WORK REQUIRED » Look through the material below. Return exactly the lines from the one with "Informujte svojho lekára" through the one with "Rosa - Baby", both included.

RECORDS PROVIDED »

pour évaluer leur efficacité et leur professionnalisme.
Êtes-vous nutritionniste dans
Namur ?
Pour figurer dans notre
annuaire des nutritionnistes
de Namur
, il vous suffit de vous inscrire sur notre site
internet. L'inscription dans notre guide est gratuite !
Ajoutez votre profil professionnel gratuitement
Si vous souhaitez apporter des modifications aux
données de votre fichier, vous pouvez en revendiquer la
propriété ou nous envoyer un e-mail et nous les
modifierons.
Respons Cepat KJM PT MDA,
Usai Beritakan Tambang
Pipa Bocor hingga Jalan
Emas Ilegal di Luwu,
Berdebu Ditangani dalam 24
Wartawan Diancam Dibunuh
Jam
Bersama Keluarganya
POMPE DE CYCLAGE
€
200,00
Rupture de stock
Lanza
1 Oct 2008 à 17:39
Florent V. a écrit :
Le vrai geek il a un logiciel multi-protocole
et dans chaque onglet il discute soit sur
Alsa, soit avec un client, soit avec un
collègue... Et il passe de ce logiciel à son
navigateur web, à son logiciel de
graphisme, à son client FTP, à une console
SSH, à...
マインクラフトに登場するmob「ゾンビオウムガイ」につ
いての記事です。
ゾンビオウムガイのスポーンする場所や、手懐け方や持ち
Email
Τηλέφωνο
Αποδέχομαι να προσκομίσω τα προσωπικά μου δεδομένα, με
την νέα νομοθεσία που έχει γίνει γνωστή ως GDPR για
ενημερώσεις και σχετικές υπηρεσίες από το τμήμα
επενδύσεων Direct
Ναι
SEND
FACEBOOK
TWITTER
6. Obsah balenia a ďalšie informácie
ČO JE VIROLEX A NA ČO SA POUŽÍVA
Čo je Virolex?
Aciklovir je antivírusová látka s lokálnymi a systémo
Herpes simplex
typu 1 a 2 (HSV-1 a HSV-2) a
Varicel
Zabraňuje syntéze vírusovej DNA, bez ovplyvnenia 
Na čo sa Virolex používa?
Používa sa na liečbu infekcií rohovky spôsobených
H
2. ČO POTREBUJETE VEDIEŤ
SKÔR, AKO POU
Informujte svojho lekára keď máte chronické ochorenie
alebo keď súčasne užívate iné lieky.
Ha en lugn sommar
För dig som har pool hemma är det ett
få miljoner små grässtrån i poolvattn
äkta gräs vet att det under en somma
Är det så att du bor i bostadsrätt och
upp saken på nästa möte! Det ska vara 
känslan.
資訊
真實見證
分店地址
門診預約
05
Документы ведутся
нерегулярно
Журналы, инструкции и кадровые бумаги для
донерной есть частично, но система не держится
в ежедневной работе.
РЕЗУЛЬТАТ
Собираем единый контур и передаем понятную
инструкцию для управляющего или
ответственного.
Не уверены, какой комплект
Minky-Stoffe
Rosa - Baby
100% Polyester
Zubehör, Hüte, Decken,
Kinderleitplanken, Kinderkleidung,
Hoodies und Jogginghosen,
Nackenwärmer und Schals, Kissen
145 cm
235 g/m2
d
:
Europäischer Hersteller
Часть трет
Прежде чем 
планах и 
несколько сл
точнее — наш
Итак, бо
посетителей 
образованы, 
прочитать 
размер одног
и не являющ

YOUR RESPONSE »
Informujte svojho lekára keď máte chronické ochorenie
alebo keď súčasne užívate iné lieky.
Ha en lugn sommar
För dig som har pool hemma är det ett
få miljoner små grässtrån i poolvattn
äkta gräs vet att det under en somma
Är det så att du bor i bostadsrätt och
upp saken på nästa möte! Det ska vara 
känslan.
資訊
真實見證
分店地址
門診預約
05
Документы ведутся
нерегулярно
Журналы, инструкции и кадровые бумаги для
донерной есть частично, но система не держится
в ежедневной работе.
РЕЗУЛЬТАТ
Собираем единый контур и передаем понятную
инструкцию для управляющего или
ответственного.
Не уверены, какой комплект
Minky-Stoffe
Rosa - Baby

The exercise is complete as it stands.